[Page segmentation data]
● ● ● ● ●

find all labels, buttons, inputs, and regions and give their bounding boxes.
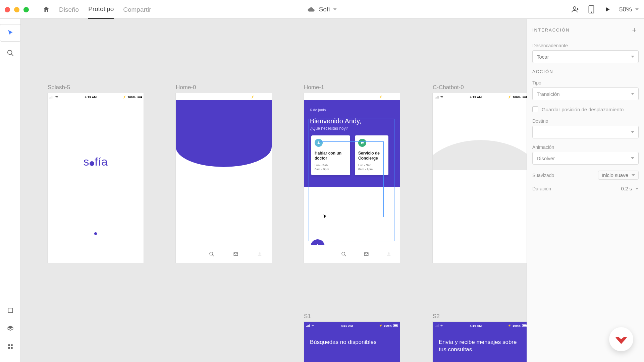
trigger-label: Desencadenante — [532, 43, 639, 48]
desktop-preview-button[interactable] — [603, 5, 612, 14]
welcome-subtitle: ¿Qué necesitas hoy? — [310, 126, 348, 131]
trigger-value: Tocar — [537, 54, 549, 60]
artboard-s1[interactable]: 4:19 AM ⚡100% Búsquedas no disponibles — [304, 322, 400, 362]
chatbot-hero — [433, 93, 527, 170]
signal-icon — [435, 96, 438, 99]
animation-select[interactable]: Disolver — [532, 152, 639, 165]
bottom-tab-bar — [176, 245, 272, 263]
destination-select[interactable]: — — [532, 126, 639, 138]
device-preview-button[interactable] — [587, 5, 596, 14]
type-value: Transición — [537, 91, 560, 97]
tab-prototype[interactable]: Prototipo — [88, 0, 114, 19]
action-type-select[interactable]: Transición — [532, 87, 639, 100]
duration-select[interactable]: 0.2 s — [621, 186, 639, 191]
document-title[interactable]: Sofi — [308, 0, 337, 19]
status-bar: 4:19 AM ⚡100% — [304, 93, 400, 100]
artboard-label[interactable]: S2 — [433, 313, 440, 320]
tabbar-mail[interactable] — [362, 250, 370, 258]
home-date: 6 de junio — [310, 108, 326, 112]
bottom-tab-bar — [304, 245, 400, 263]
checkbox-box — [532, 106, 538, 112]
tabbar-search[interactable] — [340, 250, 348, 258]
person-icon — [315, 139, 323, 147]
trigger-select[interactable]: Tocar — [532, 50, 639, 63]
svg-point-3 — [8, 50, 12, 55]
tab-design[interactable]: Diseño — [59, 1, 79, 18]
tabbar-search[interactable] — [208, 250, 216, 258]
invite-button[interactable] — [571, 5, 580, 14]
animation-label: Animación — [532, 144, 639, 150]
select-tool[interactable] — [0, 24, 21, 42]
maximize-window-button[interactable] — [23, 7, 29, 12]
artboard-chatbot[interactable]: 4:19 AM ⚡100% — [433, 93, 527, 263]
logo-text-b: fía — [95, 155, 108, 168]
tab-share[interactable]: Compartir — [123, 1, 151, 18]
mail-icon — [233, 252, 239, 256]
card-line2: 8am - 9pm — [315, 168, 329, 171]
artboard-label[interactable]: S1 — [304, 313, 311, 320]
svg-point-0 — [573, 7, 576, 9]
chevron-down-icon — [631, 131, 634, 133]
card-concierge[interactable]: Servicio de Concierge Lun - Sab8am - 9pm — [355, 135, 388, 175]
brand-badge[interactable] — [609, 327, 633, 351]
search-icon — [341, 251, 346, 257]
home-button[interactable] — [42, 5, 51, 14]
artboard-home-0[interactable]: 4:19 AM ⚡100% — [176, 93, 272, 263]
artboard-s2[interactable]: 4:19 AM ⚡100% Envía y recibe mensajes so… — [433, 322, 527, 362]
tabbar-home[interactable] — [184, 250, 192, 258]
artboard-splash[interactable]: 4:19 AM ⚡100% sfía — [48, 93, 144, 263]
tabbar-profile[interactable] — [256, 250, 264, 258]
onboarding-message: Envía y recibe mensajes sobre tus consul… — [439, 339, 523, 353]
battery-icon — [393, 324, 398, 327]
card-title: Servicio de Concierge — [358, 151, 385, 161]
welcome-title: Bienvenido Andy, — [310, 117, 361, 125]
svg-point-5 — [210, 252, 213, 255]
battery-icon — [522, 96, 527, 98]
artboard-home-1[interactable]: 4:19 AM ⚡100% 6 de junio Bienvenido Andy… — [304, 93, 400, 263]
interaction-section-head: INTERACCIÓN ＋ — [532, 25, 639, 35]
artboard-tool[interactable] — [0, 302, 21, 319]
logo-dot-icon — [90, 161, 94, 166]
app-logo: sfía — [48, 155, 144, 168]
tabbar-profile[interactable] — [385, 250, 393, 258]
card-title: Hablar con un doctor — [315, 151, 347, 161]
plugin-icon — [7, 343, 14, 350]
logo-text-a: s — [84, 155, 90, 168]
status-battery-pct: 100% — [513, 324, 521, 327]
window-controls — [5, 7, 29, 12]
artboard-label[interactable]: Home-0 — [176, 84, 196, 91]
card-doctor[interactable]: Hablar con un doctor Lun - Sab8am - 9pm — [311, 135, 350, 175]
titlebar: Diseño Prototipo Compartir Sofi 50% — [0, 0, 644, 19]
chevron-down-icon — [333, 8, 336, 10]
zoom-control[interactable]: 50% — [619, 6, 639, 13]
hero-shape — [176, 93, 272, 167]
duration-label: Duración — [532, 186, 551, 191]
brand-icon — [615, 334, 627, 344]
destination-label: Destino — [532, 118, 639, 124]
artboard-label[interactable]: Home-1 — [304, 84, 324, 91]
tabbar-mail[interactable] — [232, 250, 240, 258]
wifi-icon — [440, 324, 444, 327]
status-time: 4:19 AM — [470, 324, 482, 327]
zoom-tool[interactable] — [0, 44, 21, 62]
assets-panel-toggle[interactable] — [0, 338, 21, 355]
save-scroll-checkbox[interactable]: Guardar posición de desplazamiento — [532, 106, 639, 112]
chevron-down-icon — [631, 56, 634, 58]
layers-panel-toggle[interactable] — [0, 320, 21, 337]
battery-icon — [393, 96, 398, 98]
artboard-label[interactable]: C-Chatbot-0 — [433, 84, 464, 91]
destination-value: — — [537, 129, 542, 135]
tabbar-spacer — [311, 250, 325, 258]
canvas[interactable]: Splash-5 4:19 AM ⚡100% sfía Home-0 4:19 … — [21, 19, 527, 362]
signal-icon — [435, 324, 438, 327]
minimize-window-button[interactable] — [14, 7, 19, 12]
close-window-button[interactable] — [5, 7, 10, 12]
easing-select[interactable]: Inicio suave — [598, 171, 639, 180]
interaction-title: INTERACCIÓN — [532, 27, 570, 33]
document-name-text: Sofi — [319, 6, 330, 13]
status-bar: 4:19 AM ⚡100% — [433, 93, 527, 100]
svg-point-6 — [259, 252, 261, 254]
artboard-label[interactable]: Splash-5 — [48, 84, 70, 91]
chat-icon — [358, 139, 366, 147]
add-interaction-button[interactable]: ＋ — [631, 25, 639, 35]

● ● ● ● ●

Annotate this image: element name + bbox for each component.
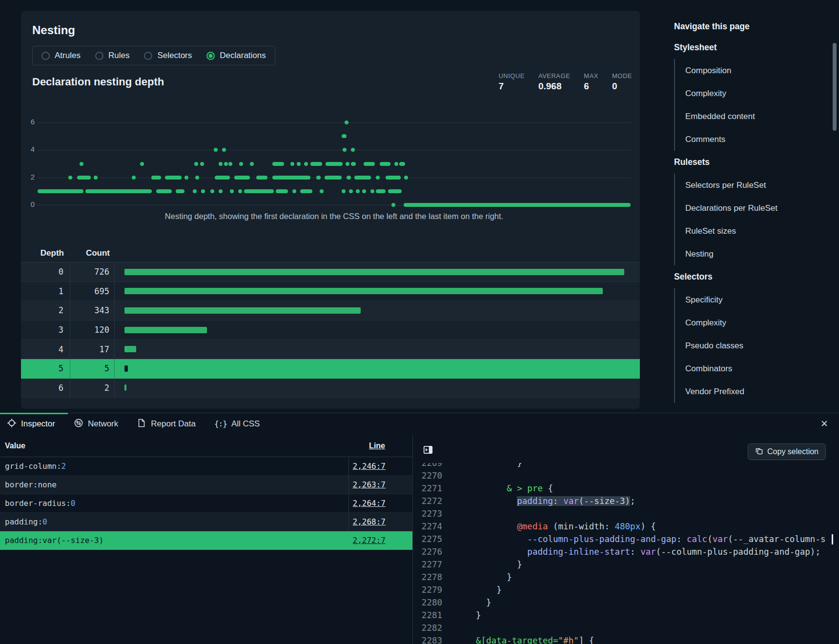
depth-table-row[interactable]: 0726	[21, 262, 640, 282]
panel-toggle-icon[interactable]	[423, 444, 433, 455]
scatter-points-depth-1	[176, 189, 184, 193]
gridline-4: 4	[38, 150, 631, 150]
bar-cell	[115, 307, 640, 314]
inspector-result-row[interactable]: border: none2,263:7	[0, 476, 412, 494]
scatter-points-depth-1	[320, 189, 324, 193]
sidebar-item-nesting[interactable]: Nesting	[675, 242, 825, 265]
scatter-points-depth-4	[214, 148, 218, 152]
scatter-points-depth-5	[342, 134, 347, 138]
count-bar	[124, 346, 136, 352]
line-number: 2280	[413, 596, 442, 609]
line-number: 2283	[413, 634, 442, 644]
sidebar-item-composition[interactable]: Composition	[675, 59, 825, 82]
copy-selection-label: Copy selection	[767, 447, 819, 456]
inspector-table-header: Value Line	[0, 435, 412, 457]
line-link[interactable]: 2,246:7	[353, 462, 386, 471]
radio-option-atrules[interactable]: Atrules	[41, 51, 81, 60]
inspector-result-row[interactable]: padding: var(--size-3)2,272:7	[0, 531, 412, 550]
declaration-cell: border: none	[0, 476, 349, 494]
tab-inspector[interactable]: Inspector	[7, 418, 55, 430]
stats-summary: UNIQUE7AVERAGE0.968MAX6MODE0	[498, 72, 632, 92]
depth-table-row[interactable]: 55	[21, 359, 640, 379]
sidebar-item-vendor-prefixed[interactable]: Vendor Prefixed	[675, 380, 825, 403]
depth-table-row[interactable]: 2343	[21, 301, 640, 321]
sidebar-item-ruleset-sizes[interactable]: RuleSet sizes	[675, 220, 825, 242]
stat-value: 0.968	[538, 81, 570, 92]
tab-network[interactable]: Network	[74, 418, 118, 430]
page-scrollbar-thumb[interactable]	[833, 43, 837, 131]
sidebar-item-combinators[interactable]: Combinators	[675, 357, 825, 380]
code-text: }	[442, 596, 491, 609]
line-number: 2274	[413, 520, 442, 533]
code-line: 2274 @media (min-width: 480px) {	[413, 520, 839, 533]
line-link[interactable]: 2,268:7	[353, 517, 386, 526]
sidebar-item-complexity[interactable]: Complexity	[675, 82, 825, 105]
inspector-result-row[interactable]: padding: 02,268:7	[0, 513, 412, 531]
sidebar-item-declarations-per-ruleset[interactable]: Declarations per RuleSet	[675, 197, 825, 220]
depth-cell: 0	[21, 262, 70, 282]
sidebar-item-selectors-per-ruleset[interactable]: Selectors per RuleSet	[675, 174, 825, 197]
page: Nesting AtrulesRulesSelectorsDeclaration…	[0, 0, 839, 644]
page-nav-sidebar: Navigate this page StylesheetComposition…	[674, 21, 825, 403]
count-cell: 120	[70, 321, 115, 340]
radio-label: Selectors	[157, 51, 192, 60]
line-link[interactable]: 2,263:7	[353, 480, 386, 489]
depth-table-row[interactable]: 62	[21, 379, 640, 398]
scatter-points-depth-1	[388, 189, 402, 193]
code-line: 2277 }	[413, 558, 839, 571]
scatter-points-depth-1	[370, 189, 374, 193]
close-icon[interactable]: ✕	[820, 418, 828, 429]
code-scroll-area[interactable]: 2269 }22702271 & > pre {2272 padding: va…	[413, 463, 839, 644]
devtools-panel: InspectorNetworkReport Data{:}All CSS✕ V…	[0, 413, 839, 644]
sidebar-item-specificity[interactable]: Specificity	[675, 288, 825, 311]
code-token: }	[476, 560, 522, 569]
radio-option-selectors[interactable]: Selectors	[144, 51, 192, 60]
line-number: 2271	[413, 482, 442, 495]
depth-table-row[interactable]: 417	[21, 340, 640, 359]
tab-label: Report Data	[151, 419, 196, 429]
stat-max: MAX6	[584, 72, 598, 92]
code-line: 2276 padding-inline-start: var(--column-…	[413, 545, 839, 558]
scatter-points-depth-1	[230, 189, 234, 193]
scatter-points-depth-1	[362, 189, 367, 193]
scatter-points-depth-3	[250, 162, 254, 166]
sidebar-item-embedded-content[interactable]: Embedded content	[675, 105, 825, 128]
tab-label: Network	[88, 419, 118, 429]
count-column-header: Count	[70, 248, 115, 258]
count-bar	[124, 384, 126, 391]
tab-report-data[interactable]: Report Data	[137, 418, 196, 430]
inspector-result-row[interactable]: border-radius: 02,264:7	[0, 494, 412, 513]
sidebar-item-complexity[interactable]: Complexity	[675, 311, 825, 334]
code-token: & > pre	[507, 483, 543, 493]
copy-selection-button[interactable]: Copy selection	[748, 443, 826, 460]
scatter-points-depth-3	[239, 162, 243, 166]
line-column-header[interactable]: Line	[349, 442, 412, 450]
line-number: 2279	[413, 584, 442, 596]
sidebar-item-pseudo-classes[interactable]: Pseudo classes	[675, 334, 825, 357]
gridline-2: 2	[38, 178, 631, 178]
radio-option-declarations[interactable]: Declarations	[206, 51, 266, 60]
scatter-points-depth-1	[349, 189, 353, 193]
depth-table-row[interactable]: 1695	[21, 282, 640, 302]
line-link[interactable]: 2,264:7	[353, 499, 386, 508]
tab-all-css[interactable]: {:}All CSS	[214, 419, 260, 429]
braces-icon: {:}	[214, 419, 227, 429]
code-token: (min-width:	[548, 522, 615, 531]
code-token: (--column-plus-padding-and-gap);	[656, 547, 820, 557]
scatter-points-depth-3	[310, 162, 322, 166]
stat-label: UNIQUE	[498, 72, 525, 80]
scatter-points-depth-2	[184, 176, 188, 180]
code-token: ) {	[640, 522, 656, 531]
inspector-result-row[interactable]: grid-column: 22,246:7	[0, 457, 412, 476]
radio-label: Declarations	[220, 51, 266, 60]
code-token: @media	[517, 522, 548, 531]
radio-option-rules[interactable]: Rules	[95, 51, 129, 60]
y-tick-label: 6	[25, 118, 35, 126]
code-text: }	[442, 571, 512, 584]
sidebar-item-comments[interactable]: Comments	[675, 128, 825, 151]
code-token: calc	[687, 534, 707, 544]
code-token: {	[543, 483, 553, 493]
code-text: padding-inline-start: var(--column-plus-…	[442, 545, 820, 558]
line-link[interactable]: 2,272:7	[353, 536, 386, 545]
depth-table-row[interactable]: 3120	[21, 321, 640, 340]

● ● ● ● ●

Exercise ▸ Give only the number of lines above holding "option".

Result of the task ▸ 4